プログラミングによる確率分布の理解

二項分布

表が出る確率がpのコインをn回投げて,表がk回出る確率の分布.

Rでは,dbinom(k,n,p)という関数を使うことで,\(B(n,p)\) において\(k\)が出る確率を求めることができる(参考ウェブサイト).

dbinom(k,n,p)

Rでは,rbinom(size,n,p)という関数を使うことで,\(B(n,p)\) からsize個の乱数をサンプリングすることが出来る.

rbinom(size,n,p)

発展問題1:パラメータがそれぞれ \(n=50, p=0.3\) の 二項分布\(B(50,0.3)\) において,表が出る回数を \(k\) と表す.このとき, \(k=20\)となる確率を求めよ.

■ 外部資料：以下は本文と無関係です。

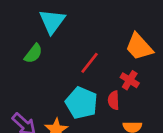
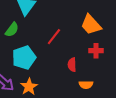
red cross: (130, 80) -> (96, 51), moved, turned -32
cyan pentagon: (82, 103) -> (24, 58), moved, turned 30

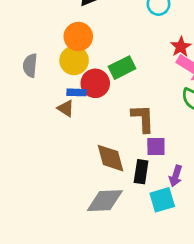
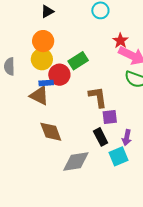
brown triangle: (66, 108) -> (39, 96), size x1.5
brown diamond: (111, 158) -> (51, 132), moved
black rectangle: (141, 172) -> (101, 137), turned -30

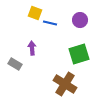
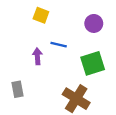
blue line: (50, 23) -> (59, 45), moved
gray rectangle: (15, 64) -> (18, 89), moved, turned 48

発展問題2:パラメータがそれぞれ \(n=50, p=0.3\) の 二項分布\(B(50,0.3)\) から,20個の乱数をサンプリングせよ.

解答

# EIP 第10回課題
# URL:https://fnakai.web.nitech.ac.jp/?p=589
# 解答

#問1:以下の四則演算を実行し,計算結果が出るかどうか確かめてください.

7+17
17-4
17*28
28/4
0.9^4

##計算結果の代入
eip <-((10^2)+7)/(1+(2*3))
((10^2)+7)/(1+(2*3)) -> eip
eip =((10^2)+7)/(1+(2*3))
assign("eip",((10^2)+7)/(1+(2*3)))

#eipの中身を見る
eip

#問3:4と5の二つの要素からなるベクトルを作成し,オブジェクト「e1」に代入せよ.

e1 <- c(4,5)
e1

#発展問題1 
dbinom(20,50,0.3)

#発展問題2
rbinom(20,50,0.3)

for文を使いこなす

for文を使えるようになると,いろいろ便利です.以下のような図も作れます.

◆準備

setwd()でワーキングディレクトリを指定し,演習用フォルダを指定しておいてください.参考:地理空間情報の可視化

◆二項分布に親しむ

表が出る確率がpのコインをn回投げて,表がk回出る確率の分布.

― 二項分布の数式 ―

問1 パラメータがそれぞれ \(n=50, p=0.3\) の 二項分布\(B(50,0.3)\) において,表が出る回数を \(k\) と表す.このとき, \(k=20\)となる確率を求めよ.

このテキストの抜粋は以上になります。